- _WORK ITEM_
In full and without changes, output the data.

*** Opening of DATASET RECORDS ***

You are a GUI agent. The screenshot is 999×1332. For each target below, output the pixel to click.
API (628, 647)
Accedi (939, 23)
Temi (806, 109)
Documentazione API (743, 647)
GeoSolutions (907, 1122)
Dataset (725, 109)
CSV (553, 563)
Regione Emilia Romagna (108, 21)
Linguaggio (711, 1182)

*** Close of DATASET RECORDS ***

- _SOLUTION TO THIS TASK_
You are a GUI agent. The screenshot is 999×1332. For each target below, output the pixel to click.
API (628, 647)
Accedi (939, 23)
Temi (806, 109)
Documentazione API (743, 647)
GeoSolutions (907, 1122)
Dataset (725, 109)
CSV (553, 563)
Regione Emilia Romagna (108, 21)
Linguaggio (711, 1182)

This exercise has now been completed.